◆ WHAT THE TASK REQUIRES: All the lines below should appear again unchanged, though their pictures should not.
######
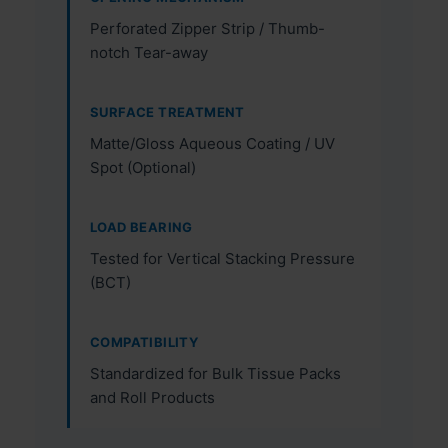
Perforated Zipper Strip / Thumb-
notch Tear-away
SURFACE TREATMENT
Matte/Gloss Aqueous Coating / UV
Spot (Optional)
LOAD BEARING
Tested for Vertical Stacking Pressure
(BCT)
COMPATIBILITY
Standardized for Bulk Tissue Packs
and Roll Products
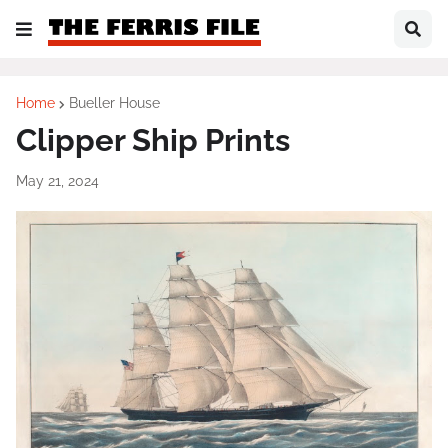
Home
Bueller House
Clipper Ship Prints
May 21, 2024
######
◆ THE ANSWER:
Perforated Zipper Strip / Thumb-
notch Tear-away
SURFACE TREATMENT
Matte/Gloss Aqueous Coating / UV
Spot (Optional)
LOAD BEARING
Tested for Vertical Stacking Pressure
(BCT)
COMPATIBILITY
Standardized for Bulk Tissue Packs
and Roll Products
Home
Bueller House
Clipper Ship Prints
May 21, 2024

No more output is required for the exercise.